[R] combining mathematical notation and value substitution

[Faheem Mitha]

On Sun, 22 Jun 2003, Thomas Lumley wrote:

> On Sun, 22 Jun 2003, Faheem Mitha wrote:
> > If I'm doing this correctly, R does not seem to think it is a call.
> >
> > > is.call("Monotonic Multigamma run (" * n == len * ", " * theta == t1
> > * ").")
> > Error in "Monotonic Multigamma run (" * n :
> >         non-numeric argument to binary operator
>
> R is trying to *evaluate*
>   "Monotonic Multigamma run ("* n==len etc
> which doesn't work.  Remember, is.call(), like any normal function, will
> be passed the *value* of its arguments.

Hmm. I'm trying to distinguish in my mind the value of an expression and
the expression itself. For some reason it reminds me of the following
exchange, from "Through the Looking-Glass".

**********************************************************************

"...The name of the song is called 'Haddocks' Eyes.'"

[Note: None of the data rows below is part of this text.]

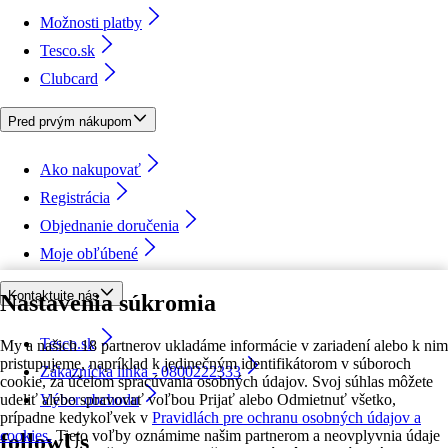
Možnosti platby
Tesco.sk
Clubcard
Pred prvým nákupom
Ako nakupovať
Registrácia
Objednanie doručenia
Moje obľúbené
Kontaktujte nás
Nastavenia súkromia
Tesco.sk
My a našich 18 partnerov ukladáme informácie v zariadení alebo k nim
pristupujeme, napríklad k jedinečným identifikátorom v súboroch
Zákaznícka linka - 0800222333
cookie, za účelom spracúvania osobných údajov. Svoj súhlas môžete
udeliť alebo spravovať voľbou Prijať alebo Odmietnuť všetko,
Výber obchodu
prípadne kedykoľvek v
Pravidlách pre ochranu osobných údajov a
cookies.
Tieto voľby oznámime našim partnerom a neovplyvnia údaje
followUs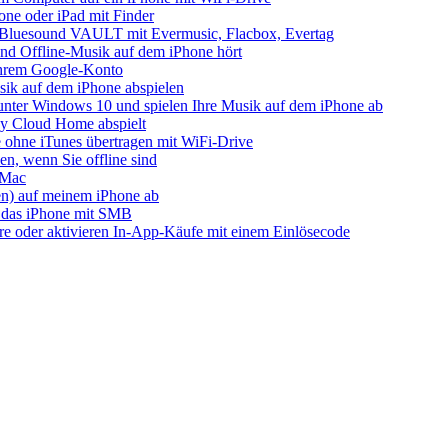
one oder iPad mit Finder
s Bluesound VAULT mit Evermusic, Flacbox, Evertag
nd Offline-Musik auf dem iPhone hört
 Ihrem Google-Konto
ik auf dem iPhone abspielen
unter Windows 10 und spielen Ihre Musik auf dem iPhone ab
 Cloud Home abspielt
 ohne iTunes übertragen mit WiFi-Drive
n, wenn Sie offline sind
 Mac
ien) auf meinem iPhone ab
 das iPhone mit SMB
ore oder aktivieren In-App-Käufe mit einem Einlösecode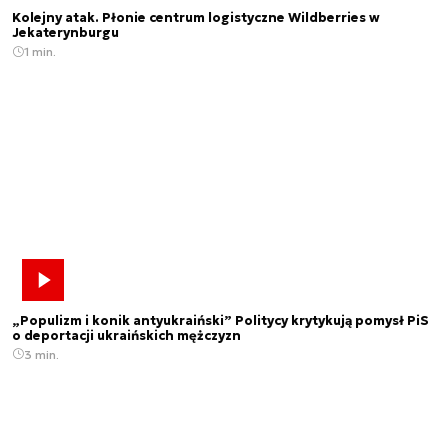
Kolejny atak. Płonie centrum logistyczne Wildberries w
Jekaterynburgu
1 min.
„Populizm i konik antyukraiński” Politycy krytykują pomysł PiS
o deportacji ukraińskich mężczyzn
3 min.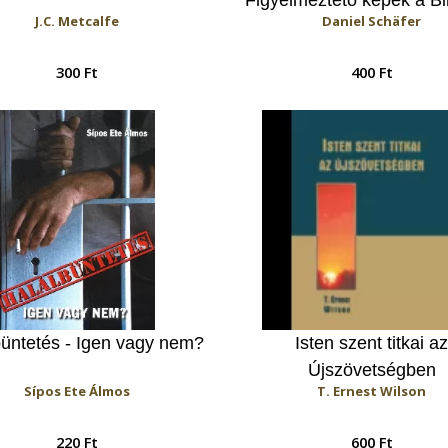
J.C. Metcalfe
Daniel Schäfer
300 Ft
400 Ft
büntetés - Igen vagy nem?
Isten szent titkai az
Újszövetségben
Sípos Ete Álmos
T. Ernest Wilson
220 Ft
600 Ft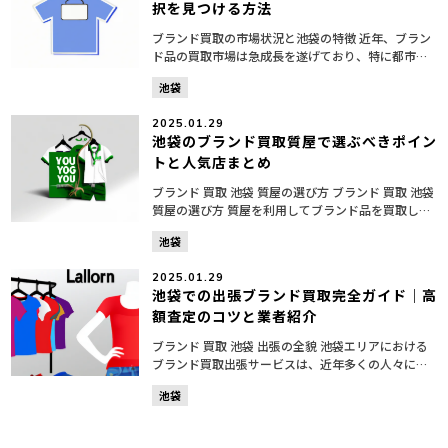
択を見つける方法
ブランド買取の市場状況と池袋の特徴 近年、ブラン
ド品の買取市場は急成長を遂げており、特に都市部
ではその傾向が顕著です。中でも、東京の池袋は、
池袋
ブランド品の買取が盛んなエリアとして注目されて
います。このエ...
2025.01.29
池袋のブランド買取質屋で選ぶべきポイン
トと人気店まとめ
ブランド 買取 池袋 質屋の選び方 ブランド 買取 池袋
質屋の選び方 質屋を利用してブランド品を買取して
もらう際、特に池袋での選び方は非常に重要です。
池袋
このエリアには多くの質屋が存在し、その中から信
頼...
2025.01.29
池袋での出張ブランド買取完全ガイド｜高
額査定のコツと業者紹介
ブランド 買取 池袋 出張の全貌 池袋エリアにおける
ブランド買取出張サービスは、近年多くの人々に利
用されています。このサービスは、自宅やオフィス
池袋
の近くで優れたブランド商品の買取を行う便利な方
法です。特...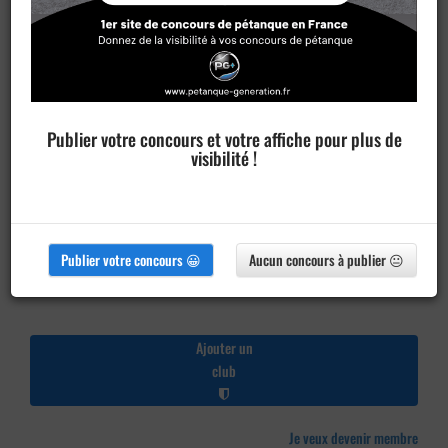
Publier votre concours et votre affiche pour plus de
visibilité !
Publier votre concours 😀
Aucun concours à publier 😐
Ajouter un
club
Je veux devenir membre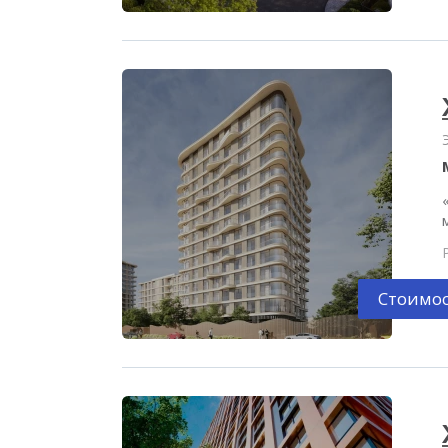
Стоимос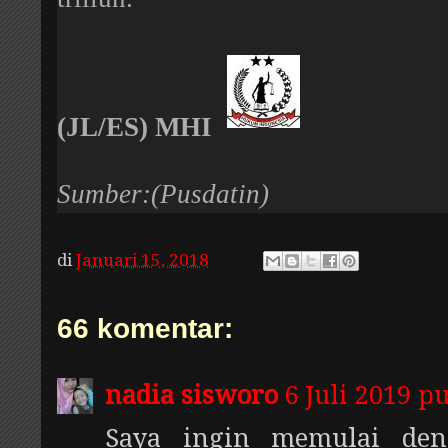
(JL/ES) MHI
Sumber:(Pusdatin)
di
Januari 15, 2018
66 komentar:
nadia sisworo
6 Juli 2019 p
Saya ingin memulai den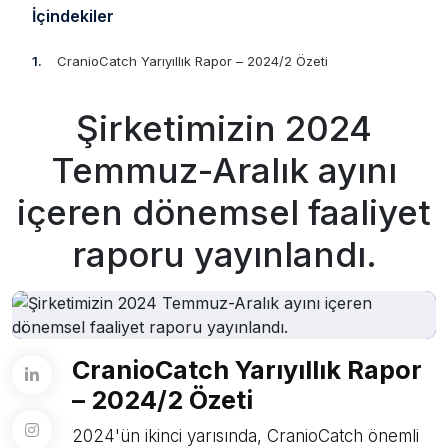
İçindekiler
CranioCatch Yarıyıllık Rapor – 2024/2 Özeti
Şirketimizin 2024
Temmuz-Aralık ayını
içeren dönemsel faaliyet
raporu yayınlandı.
CranioCatch Yarıyıllık Rapor
– 2024/2 Özeti
2024'ün ikinci yarısında, CranioCatch önemli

"Oh, that's the name of the song, is it?" Alice said, trying to feel
interested.

"No, you don't understand," the Knight said, looking a little vexed.
"That's what the name is called. The name really is 'The Aged, Aged Man.'"

"Then I ought to have said 'That's what the song is called'?" Alice
corrected herself.

"No you oughtn't: that's another thing. The song is called 'Ways and
Means' but that's only what it's called, you know!"

"Well, what is the song then?" said Alice, who was by this time completely
bewildered.

"I was coming to that," the Knight said. "The song really is 'A-sitting On
a Gate': and the tune's my own invention."
**********************************************************************

> You could try
>   is.call(quote("Monotonic Multigamma run("*n==len))
> which is TRUE.
>
> > It considers it a valid R expression though.
> >
> > > (mode(expression("Monotonic Multigamma run (" * n == len * ", " * theta
> > == t1 * ").")))
> > [1] "expression"
> >
>
> That's because expression() returns an expression.
>
> >
> > The clearest description I have seen of a call is in S Poetry, where it
> > says
> >
> > "Mode call represents objects that are calls to a function. The first
> > component of a call is the name (mode name) of the function being called.
> > The rest of the call is the arguments given."
> >
> > This certainly is how calls are constructed using call(...), but I'm not
> > sure how it fits in with an expression like the one above. What is the
> > function being called in that case, for example?
>
> Well, we can find out. It must be either * or ==, but it isn't immediately
> obvious which one ends up at the top level
>
> > thing <- quote("Monotonic Multigamma Run ("*n==len* ", " * theta
> ==t1*").")
> > mode(thing)
> [1] "call"
> > length(thing)
> [1] 3
> > thing[[1]]
> ==
> > thing[[2]]
> "Monotonic Multigamma Run (" * n == len * ", " * theta
> > thing[[3]]
> t1 * ")."
> > mode(thing[[2]])
> [1] "call"
> > mode(thing[[3]])
> [1] "call"
> > thing[[2]][[1]]
> ==
> > thing[[3]][[1]]
> *
>
> So it is a call to ==, with two arguments, each itself a call.  The first
> arguemetn is also a call to == and the second is a call to *. And so on in
> a tree structure.

This is very interesting. I had convinced myself that an expression could
not become a call unless created explicitly by call, because it could not
know out of all the possible call structures which one to turn the
expression into. However, it appears this is not the case. So, naturally,
this makes me wonder, what rules are used to make the structure, out of
all the various possibilities. For example, the function in the call could
have corresponded to one of the *'s, and then the rest of the structure
would have been different. And is this rule part of the language
definition?

                                                            Faheem.